Langsam – aber gewaltfrei und machtvoll
Handelte es sich hierbei es die Ausnahme von der Regel? Vermutlich kann diese Frage auch deshalb kein Ethnologe oder Historiker beantworten, weil die Anzahl der matriarchalischen Gesellschaften mitsamt ihrem Zeitraum in der Menschheitsgeschichte zu niedrig war. Und vom Einzelwesen Frau und ihrem häufig friedliebenderen Charakter auf eine friedliche Herrschaft der Frauen zu schließen, dürfte aus vielen Gründen unzulässig sein.
Heute stellt sich die Message von Ina Deter wohl mehr in die Tradition der Emanzipationsbewegung. Sie dauert nicht Jahrzehnte, sondern wird wohl Jahrhunderte dauern, bis sie global verwirklicht ist. Insofern kommen Frauen tatsächlich "langsam – aber gewaltig". Vielleicht hätte man es auch umformulieren können in: "Langsam – aber gewaltfrei und machtvoll".

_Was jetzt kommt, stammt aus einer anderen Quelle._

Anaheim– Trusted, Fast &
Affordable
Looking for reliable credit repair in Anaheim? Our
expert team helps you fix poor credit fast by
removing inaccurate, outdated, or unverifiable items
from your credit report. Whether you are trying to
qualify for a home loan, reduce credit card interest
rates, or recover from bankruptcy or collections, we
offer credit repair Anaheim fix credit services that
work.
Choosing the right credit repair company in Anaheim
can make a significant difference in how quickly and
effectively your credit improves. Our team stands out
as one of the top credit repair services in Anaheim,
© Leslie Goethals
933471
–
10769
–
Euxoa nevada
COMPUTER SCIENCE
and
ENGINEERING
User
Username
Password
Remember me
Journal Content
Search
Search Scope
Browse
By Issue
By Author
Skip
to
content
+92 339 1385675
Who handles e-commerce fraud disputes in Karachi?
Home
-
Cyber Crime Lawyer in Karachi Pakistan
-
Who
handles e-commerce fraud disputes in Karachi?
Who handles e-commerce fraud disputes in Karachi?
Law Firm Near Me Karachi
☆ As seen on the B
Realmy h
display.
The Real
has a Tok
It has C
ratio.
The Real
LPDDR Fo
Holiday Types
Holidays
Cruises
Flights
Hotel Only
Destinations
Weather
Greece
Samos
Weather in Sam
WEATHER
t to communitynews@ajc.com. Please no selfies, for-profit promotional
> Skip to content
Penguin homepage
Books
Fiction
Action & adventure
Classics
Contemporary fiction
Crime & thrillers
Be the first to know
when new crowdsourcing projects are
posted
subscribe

Manch eine Frau mag in Bezug auf die moderne Bewegung auch die Macht des alten Matriarchats mit im Sinn und im Zielfokus haben. Die überwiegende Anzahl der Vertreterinnen dieser gesellschaftlichen Strömung kämpfen jedoch in erster Linie vor allem gegen das de facto bestehende Unrecht auf vielen Gebieten. Denn die Benachteiligung der Frauen in Beruf, Gesellschaft, Wirtschaft, Recht oder Familie ist trotz vieler Gesetzesveränderungen noch immer Realität. Vorteile oder Bevorzugungen der Männer finden sich zudem oft in solchen Bereichen, die gesetzlich gar nicht erfasst sind. Da geht es dann um Seilschaften, Beziehungen, Ressentiments oder Intoleranz. Hier ist ein altes Bild in vielen Köpfen zementiert, dass sich über Jahrtausende hin stark verankert hat: Frauen können weniger gut denken, sind das schwächere Geschlecht, gehören an Haus, Hof und Herd… um es plakativ noch einmal aufzuzeigen.

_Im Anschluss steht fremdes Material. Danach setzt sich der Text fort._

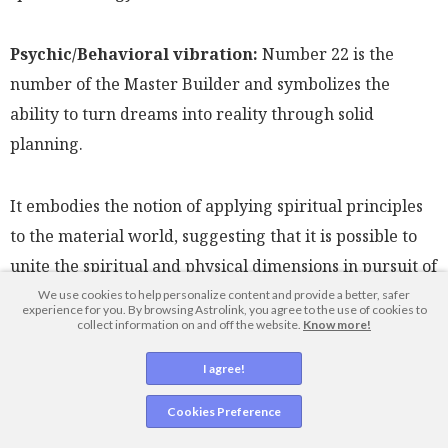
Psychic/Behavioral vibration:
Number 22 is the
number of the Master Builder and symbolizes the
ability to turn dreams into reality through solid
planning.
It embodies the notion of applying spiritual principles
to the material world, suggesting that it is possible to
unite the spiritual and physical dimensions in pursuit of
a higher purpose.
We use cookies to help personalize content and provide a better, safer
experience for you. By browsing Astrolink, you agree to the use of cookies to
collect information on and off the website.
Know more!
People strongly influenced by number 22 are seen as
I agree!
capable of constructing grand and ambitious projects,
Cookies Preference
often leaving a lasting impact on the world around
them.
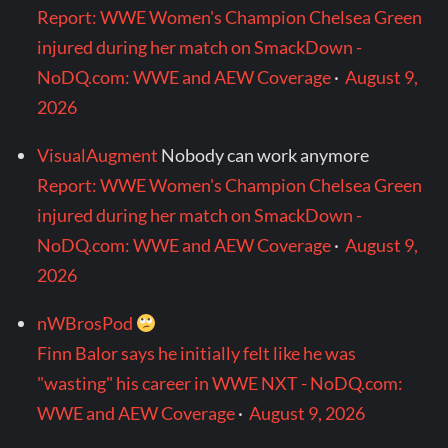
Report: WWE Women's Champion Chelsea Green
injured during her match on SmackDown -
NoDQ.com: WWE and AEW Coverage
·
August 9,
2026
VisualAugment
Nobody can work anymore
Report: WWE Women's Champion Chelsea Green
injured during her match on SmackDown -
NoDQ.com: WWE and AEW Coverage
·
August 9,
2026
nWBrosPod
Finn Balor says he initially felt like he was
"wasting" his career in WWE NXT - NoDQ.com:
WWE and AEW Coverage
·
August 9, 2026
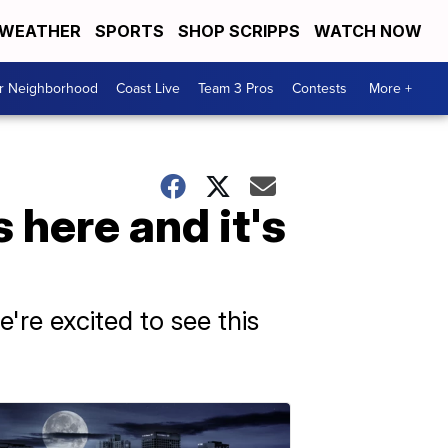
WEATHER
SPORTS
SHOP SCRIPPS
WATCH NOW
ur Neighborhood
Coast Live
Team 3 Pros
Contests
More +
 here and it's
're excited to see this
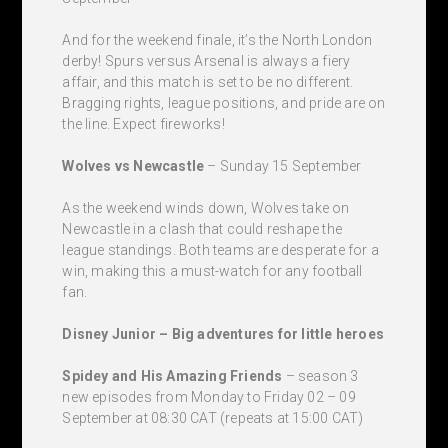
And for the weekend finale, it’s the North London
derby! Spurs versus Arsenal is always a fiery
affair, and this match is set to be no different.
Bragging rights, league positions, and pride are on
the line. Expect fireworks!
Wolves vs Newcastle
– Sunday 15 September
As the weekend winds down, Wolves take on
Newcastle in a clash that could reshape the
league standings. Both teams are desperate for a
win, making this a must-watch for any football
fan.
Disney Junior – Big adventures for little heroes
Spidey and His Amazing Friends
– season 3
new episodes from Monday to Friday 02 – 09
September at 08:30 CAT (repeats at 15:00 CAT)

Wie irrwitzig diese Haltung ist, braucht keine langen Erklärungen, da die Wirklichkeit der Frauen mit Kraft, Macht, Intelligenz und Weisheit all diese Vor- und Fehlurteile seit Jahrhunderten abstraft. Erstaunlich ist dennoch, in welchen Ecken der Welt es sich besonders hartnäckig hält.
Die Kraft der leisen Töne und der behutsamen Schritte
Frauen bevorzugen bei ihren Vorhaben oft nicht nur die leisen Töne, sondern auch die behutsamen Schritte. Viele gehen ihre starken Wege durch das Unscheinbare und Unspektakuläre. Viele tun es anonym und ohne den Egozentrismus, dem so viele Männer verfallen. Dieser Art des weiblichen Vorgehens jedoch nicht genug Respekt und Achtung zu zollen, zeigt nur, wie wenig man die innewohnende Kraft des Andersartigen schon erkennt.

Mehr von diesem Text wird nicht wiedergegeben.